OK, I've now tried the options as mentioned in post #5. Not much success, however...

Rebuild of the boot.ini file made no effect, as didn't either the fix of the boot sector. (At this point I was, though, left with a doubt/curiosity regarding the rebuild of the boot.ini file, as I thought bootcfg /rebuild would, if I may say it this way, "reset" the boot.ini file, yet seemingly it was rather edited, causing a second line reading "Microsoft Windows XP Professional" to be added to the boot menu?...)

As for the fix of the master boot record, and as it returned the message below, so I decided not to go ahead with it anyway.

This computer appears to have a non-standard or invalid master boot record.
FIXMBR may damage your partition tables if you proceed.
This could cause all the partitions on the current hard disk to become
inaccessible .
If you are not having problems accessing your drive, do not continue.
Are you sure you want to write a new MBR?


ERUNT registry restore followed, but it also made no difference.

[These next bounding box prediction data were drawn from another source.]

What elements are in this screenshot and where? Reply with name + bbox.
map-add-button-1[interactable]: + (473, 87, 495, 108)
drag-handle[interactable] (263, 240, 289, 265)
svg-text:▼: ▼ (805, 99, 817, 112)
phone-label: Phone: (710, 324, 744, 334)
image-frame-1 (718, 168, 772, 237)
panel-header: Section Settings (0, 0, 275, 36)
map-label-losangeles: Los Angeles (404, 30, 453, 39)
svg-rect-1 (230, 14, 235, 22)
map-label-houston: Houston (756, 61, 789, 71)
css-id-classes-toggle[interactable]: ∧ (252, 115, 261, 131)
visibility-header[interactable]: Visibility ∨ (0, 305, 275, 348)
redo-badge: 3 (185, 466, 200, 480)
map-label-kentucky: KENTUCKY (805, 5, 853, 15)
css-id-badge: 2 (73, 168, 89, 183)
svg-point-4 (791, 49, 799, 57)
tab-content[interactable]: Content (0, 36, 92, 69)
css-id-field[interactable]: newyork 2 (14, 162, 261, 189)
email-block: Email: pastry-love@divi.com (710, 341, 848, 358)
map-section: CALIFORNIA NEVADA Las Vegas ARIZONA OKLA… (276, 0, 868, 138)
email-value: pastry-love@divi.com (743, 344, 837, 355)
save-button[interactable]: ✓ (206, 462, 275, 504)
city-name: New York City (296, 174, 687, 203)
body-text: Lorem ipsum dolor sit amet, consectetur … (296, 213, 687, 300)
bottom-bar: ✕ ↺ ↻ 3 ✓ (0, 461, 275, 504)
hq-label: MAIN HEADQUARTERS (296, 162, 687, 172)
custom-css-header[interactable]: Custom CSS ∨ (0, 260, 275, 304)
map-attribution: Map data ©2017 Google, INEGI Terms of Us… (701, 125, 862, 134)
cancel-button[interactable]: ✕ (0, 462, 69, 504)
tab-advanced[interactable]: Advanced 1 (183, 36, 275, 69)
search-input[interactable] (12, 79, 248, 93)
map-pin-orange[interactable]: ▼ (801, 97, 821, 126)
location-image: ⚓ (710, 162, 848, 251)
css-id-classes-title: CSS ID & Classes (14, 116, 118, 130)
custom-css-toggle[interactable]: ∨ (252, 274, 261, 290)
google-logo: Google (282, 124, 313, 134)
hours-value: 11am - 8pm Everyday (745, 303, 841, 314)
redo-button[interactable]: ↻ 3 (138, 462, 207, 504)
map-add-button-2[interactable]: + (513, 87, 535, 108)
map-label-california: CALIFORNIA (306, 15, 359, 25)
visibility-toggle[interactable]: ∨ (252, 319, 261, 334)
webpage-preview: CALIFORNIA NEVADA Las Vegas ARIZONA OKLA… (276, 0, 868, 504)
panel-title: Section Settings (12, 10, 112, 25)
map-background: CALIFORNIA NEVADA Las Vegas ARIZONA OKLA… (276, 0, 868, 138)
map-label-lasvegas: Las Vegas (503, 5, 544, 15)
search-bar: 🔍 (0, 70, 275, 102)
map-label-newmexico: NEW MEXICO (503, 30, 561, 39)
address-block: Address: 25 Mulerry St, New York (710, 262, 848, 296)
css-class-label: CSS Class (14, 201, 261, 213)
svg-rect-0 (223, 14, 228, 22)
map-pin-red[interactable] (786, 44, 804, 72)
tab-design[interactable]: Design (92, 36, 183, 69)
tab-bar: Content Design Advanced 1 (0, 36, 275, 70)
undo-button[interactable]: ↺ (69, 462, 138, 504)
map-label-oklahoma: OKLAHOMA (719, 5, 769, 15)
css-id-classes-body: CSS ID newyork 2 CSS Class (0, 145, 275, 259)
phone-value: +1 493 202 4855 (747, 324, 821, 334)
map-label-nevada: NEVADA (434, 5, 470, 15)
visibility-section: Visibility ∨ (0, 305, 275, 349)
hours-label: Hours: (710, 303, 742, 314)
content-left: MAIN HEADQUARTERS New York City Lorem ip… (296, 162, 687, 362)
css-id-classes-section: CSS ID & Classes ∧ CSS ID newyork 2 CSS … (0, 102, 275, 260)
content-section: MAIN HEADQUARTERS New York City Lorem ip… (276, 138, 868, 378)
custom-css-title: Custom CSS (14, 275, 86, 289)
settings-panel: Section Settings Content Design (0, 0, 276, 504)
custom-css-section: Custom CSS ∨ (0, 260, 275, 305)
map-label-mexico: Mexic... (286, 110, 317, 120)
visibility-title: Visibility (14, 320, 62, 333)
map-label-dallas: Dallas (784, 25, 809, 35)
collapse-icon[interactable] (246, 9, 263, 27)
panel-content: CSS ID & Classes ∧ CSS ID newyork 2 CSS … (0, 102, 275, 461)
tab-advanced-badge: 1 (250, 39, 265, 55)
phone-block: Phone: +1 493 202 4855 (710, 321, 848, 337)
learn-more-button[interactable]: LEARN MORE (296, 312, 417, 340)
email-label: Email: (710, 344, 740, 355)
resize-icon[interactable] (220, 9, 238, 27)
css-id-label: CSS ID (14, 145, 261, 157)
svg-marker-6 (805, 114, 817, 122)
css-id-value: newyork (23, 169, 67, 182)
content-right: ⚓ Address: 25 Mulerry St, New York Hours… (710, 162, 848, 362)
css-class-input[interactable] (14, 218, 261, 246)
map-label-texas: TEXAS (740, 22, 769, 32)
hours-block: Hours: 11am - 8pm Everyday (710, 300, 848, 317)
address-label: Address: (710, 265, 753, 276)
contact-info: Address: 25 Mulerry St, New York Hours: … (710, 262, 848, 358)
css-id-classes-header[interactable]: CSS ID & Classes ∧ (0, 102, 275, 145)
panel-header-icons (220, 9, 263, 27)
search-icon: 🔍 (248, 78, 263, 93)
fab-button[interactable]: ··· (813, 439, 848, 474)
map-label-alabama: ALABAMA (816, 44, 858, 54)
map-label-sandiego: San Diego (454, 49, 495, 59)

And so I next went for the Windows repair install (Michael Stevens guide used for reference: http://michaelstevenstech.com/XPrepairinstall.htm). And that's where I'm stuck now... All the repair process went ok/as expected up untill the Windows splash "Please wait..." screen following the second reboot (screen 16 as shown here) when it just hang. (And it's hang for a few hours already now.) So I'm found unsure of what should be the next move?... :unsure: It is suggested here to boot back to the Recovery Console and run chkdsk /r. But, agreeing with the doubt expressed by another user there (for as "stupid" as it may sound :unsure:) how indeed to boot back to the Recovery Console in such a case that the repair install got stuck and has not completed yet?... :unsure: Should I power off the PC? Hit the reset button? Or?...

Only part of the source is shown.